For my journey home from university, I join the Haverford West – Manchester Piccadilly train. This passes through the historic town of Llanelli, famous for it’s coal and tin industries and boasting a rugby club that once beat the All Blacks.

But every day, before we arrive the announcement says “The next stop will be Thlanethlee…” And each day this announcement bugs me a little bit more. What is it with people that prevents them from pronouncing the Welsh ‘Ll’ correctly? Granted, the person making the (recorded) announcement does sound like she was brought up in the South of England, but I’d be willing to wager that she doesn’t have a strange shaped mouth that prevents her from (as Eiry Palfrey pointed out right here a week or so ago) forming an ‘L’ in her mouth and then just blowing. The more I hear it, the more I am irritated by its impertinence.

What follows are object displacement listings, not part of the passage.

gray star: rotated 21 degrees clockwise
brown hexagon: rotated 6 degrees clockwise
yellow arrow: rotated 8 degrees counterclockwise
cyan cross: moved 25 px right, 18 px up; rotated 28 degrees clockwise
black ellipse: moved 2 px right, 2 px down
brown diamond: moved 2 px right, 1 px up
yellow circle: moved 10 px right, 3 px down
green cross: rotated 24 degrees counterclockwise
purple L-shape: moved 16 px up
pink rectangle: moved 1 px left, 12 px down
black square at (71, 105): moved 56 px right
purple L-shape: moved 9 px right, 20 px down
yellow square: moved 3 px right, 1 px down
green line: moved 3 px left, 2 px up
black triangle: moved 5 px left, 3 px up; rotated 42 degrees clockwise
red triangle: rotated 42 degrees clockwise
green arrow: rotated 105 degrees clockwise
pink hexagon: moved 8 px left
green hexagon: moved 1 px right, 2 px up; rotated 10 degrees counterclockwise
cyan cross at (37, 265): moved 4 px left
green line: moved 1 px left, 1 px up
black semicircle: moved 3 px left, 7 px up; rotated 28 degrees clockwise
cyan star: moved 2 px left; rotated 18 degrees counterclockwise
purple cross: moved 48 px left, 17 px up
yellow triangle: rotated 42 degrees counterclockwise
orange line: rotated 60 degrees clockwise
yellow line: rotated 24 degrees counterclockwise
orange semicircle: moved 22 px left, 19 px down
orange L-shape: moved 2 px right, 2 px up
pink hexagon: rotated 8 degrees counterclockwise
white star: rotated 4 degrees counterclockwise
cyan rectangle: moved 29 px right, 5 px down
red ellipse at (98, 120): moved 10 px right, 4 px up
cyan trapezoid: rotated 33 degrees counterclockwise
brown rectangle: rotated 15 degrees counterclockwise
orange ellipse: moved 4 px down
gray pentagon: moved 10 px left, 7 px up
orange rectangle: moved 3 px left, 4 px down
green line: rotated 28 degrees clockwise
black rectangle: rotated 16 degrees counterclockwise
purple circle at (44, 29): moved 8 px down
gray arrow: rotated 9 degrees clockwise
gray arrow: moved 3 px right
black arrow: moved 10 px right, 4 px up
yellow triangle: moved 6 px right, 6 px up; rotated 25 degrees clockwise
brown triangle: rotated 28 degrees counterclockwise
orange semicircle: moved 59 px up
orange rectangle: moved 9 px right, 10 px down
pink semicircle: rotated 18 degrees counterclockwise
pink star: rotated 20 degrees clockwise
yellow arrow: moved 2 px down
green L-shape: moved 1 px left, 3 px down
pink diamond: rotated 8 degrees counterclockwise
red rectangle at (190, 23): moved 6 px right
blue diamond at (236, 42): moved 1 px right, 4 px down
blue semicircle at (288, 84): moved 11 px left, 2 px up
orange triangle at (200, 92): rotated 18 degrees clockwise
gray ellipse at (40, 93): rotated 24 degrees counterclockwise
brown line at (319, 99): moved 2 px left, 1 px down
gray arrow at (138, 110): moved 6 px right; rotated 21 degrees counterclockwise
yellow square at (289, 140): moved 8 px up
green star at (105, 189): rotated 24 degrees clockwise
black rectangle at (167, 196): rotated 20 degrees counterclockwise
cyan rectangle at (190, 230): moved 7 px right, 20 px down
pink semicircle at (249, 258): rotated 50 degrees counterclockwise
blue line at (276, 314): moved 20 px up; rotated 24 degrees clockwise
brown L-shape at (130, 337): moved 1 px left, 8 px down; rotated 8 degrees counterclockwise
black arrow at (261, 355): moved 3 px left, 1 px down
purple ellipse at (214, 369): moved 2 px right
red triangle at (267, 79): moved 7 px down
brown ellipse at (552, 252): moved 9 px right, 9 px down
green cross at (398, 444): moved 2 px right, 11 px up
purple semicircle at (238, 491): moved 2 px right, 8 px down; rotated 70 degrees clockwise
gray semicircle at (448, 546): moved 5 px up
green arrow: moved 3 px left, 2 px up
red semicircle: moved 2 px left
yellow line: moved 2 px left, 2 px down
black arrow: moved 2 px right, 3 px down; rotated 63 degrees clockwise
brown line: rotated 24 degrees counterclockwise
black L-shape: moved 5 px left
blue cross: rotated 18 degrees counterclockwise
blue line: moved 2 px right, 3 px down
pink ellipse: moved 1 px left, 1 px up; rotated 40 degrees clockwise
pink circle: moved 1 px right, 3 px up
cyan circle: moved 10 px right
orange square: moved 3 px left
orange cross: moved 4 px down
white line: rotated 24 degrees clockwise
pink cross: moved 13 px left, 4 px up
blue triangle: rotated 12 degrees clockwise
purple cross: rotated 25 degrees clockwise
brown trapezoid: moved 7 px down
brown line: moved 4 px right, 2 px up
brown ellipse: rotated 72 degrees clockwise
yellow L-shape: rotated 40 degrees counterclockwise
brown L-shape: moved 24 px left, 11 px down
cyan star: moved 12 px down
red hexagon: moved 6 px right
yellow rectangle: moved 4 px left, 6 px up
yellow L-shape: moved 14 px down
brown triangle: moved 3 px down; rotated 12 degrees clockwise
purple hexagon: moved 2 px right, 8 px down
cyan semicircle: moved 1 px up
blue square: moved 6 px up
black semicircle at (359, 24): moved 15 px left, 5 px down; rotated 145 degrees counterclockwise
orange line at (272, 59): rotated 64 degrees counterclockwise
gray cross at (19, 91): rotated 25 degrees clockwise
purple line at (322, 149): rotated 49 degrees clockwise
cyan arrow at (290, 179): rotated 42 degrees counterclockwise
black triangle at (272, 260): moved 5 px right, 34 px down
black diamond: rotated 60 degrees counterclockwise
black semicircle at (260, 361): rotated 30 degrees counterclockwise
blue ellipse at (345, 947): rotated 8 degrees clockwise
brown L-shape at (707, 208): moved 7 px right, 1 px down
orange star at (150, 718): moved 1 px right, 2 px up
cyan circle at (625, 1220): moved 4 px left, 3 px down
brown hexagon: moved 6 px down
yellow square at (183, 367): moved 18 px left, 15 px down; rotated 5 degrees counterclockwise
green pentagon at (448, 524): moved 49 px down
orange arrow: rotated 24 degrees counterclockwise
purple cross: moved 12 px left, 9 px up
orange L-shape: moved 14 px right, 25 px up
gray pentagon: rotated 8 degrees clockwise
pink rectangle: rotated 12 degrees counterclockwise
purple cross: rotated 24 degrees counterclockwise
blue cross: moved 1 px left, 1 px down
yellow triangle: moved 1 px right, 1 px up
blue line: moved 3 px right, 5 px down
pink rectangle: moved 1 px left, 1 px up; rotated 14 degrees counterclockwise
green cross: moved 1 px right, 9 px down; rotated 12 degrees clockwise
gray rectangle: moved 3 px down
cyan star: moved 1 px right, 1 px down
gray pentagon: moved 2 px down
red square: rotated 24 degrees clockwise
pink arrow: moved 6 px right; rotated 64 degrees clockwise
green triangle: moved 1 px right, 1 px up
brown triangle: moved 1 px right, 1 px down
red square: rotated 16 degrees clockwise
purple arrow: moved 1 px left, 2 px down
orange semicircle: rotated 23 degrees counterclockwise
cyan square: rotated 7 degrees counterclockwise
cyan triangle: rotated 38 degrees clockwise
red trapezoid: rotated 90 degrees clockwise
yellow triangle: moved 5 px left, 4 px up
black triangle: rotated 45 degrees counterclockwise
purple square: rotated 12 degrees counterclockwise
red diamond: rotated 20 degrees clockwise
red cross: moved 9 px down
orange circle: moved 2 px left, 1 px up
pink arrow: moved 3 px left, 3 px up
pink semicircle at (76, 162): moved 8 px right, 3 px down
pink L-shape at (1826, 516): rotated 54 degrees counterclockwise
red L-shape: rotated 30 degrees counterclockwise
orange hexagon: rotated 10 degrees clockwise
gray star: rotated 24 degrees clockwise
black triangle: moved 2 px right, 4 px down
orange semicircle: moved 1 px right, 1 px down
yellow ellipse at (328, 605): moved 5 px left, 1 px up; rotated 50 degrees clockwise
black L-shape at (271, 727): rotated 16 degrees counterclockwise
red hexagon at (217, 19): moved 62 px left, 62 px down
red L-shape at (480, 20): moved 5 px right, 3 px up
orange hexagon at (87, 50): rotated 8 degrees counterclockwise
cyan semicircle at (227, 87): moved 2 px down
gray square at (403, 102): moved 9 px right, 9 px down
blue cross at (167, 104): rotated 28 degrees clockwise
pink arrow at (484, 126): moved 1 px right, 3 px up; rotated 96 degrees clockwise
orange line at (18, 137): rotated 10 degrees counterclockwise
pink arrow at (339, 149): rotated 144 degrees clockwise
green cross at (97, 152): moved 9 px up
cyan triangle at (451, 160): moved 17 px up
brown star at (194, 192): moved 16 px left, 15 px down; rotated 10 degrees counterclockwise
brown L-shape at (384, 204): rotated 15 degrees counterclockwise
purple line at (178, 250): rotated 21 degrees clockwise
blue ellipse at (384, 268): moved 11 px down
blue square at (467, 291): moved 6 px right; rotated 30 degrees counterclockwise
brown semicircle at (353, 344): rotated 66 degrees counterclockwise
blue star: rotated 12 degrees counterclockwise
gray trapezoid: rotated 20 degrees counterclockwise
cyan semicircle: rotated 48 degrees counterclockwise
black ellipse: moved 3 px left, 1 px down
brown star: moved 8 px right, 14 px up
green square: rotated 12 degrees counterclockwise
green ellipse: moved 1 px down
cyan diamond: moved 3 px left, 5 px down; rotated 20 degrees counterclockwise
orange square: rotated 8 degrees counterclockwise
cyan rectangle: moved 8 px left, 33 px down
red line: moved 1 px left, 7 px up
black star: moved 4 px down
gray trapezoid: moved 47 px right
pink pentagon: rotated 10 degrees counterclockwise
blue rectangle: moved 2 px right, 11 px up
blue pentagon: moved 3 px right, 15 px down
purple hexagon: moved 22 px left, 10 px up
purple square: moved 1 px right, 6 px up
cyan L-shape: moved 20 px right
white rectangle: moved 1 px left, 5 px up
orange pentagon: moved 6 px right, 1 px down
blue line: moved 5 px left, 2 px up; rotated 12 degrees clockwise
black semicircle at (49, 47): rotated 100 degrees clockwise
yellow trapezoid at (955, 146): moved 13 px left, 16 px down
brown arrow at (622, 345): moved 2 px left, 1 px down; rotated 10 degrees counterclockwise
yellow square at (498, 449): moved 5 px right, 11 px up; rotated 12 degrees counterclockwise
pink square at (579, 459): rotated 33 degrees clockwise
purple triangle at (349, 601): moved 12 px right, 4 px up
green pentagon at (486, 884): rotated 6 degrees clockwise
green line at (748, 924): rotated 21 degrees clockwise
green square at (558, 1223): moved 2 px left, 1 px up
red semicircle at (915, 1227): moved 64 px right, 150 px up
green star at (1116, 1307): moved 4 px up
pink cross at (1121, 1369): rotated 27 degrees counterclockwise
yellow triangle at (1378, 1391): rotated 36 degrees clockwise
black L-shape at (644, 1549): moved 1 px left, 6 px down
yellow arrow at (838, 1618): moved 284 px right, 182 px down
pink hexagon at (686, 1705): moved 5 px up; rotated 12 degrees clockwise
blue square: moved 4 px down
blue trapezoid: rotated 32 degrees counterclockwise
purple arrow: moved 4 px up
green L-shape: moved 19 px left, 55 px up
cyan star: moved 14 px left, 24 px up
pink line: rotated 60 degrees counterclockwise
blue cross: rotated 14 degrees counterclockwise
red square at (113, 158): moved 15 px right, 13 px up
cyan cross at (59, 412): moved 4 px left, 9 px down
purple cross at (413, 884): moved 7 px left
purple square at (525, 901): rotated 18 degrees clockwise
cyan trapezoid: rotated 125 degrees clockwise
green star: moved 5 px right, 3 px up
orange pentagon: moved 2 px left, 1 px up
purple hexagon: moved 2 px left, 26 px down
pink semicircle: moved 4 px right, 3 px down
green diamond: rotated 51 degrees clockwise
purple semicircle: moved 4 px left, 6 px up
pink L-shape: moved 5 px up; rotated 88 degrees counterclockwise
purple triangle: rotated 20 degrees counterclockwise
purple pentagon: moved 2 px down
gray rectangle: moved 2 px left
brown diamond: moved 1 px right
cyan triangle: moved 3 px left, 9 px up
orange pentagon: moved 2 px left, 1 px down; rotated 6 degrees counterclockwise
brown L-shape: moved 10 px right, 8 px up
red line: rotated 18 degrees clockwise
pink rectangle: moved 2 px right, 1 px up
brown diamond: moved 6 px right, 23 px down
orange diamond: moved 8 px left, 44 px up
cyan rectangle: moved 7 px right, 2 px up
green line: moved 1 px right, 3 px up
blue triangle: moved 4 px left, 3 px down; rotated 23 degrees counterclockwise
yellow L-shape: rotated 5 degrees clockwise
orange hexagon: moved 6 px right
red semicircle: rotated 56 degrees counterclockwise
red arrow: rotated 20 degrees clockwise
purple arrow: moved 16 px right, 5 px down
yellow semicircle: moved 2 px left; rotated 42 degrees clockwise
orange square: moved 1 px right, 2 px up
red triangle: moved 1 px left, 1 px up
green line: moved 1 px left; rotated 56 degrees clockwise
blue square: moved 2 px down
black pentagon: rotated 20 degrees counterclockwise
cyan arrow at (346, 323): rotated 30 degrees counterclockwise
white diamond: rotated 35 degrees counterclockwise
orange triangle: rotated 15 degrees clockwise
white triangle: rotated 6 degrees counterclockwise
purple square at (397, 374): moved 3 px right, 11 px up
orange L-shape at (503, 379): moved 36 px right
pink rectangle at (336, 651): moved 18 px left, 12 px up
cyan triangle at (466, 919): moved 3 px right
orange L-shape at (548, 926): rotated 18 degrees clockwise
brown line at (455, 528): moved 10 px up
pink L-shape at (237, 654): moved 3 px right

Now, yesterday as we approached said historical town the announcement piped up its daily insult to the glorious Scarlets, a group of foreign exchange students started to marvel at the name and how difficult it was to pronounce. Inevitably they began to imitate the recorded English lady and her mouthful of ‘Th’s. So calmly, I turned to the Norwegian, Chinese, Thai and Vietnamese teenagers and gave them a lesson in Welsh pronunciation. Within 30 seconds they were all gleefully articulating the name like Max Boyce in 1972 on the day the pubs ran dry. Then something wonderful happened. A young woman, of English extraction, joined the conversation with a (correctly pronounced), “and don’t get me started on the ‘Ch’ sound…”.

For the next hour and a half, the carriage was alive with young conversation on the nuances of spoken language. Using English as a lingua franca, we discussed our native tongues with passion and abandon. A Chinese boy boarded at Swansea and straight away we started discussing dialects -European, Pan Asian, Scandinavian and British.

An hour later, as we bid each other farewell on the platform at Cardiff, I felt as though some small magic had been achieved and the world and its languages had come a little closer by recognizing our wonderful differences.